=== Begin Enclosure ===

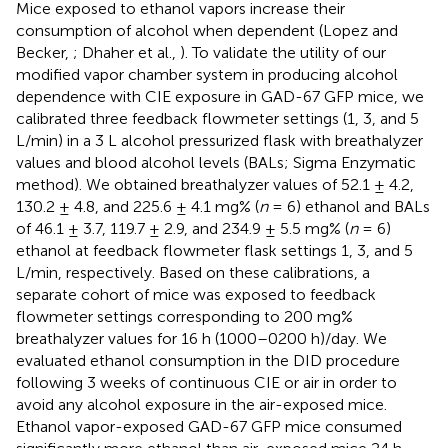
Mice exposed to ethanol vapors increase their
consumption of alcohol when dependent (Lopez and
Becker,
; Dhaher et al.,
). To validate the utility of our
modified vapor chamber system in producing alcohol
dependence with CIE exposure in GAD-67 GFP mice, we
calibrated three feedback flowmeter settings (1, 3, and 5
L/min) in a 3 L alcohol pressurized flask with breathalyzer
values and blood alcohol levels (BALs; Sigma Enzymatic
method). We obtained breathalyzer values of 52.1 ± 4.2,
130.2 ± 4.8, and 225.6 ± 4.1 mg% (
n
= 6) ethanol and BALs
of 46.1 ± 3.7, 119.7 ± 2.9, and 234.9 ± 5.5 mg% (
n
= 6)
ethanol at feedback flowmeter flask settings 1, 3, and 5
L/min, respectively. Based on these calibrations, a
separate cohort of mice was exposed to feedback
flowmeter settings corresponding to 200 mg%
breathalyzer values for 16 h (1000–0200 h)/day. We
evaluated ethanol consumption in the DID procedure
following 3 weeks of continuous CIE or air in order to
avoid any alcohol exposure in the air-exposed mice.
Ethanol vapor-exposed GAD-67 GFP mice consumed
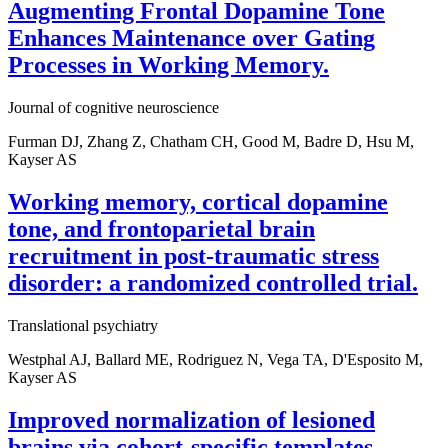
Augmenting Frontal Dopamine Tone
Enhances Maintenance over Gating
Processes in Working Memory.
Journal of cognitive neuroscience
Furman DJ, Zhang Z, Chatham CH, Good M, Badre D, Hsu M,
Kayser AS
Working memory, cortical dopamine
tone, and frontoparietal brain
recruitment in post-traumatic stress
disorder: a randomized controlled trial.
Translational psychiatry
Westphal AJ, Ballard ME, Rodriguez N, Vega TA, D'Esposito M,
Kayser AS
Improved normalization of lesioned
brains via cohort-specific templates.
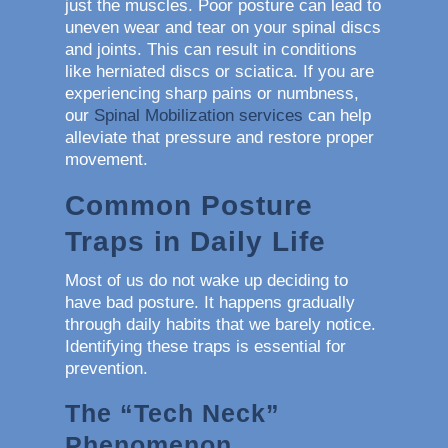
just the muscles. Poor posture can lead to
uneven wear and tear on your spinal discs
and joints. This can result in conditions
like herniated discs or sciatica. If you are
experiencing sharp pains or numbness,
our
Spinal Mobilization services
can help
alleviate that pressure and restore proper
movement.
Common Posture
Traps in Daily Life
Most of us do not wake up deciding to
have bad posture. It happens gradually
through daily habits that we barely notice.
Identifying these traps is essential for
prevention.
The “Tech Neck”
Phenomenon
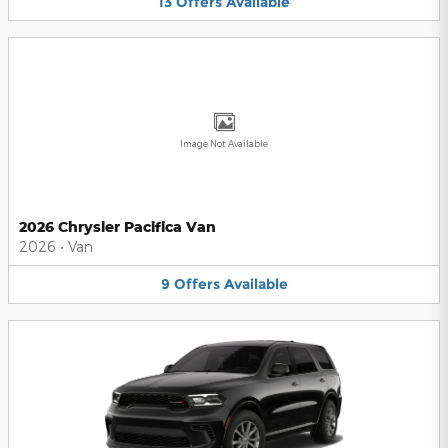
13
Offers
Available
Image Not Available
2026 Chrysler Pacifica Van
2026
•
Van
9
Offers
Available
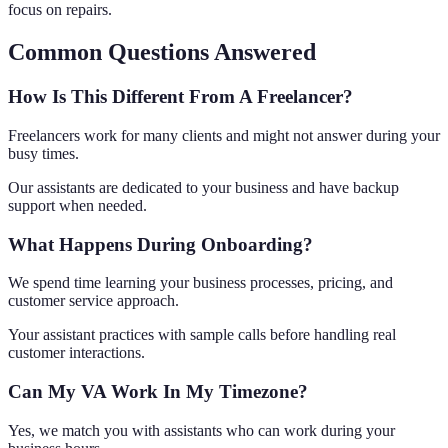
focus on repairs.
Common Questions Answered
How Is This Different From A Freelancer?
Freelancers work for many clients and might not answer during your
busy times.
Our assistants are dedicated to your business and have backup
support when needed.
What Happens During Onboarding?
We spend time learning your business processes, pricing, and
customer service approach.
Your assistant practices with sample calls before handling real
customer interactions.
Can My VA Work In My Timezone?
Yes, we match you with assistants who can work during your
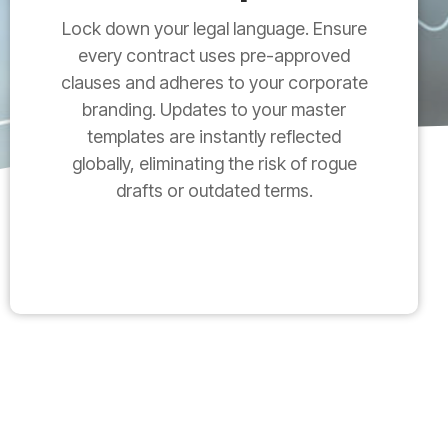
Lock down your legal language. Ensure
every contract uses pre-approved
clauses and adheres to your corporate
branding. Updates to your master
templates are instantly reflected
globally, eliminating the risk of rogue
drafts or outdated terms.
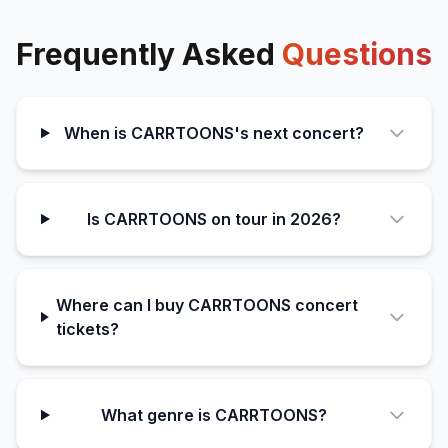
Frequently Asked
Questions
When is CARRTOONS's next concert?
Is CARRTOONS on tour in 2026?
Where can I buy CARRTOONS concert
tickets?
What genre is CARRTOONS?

=== End Enclosure ===

ABOUT THIS TASK
Show all lines from the records above where the word "cohort" occurs.

YOUR SOLUTION
separate cohort of mice was exposed to feedback
brains via cohort-specific templates.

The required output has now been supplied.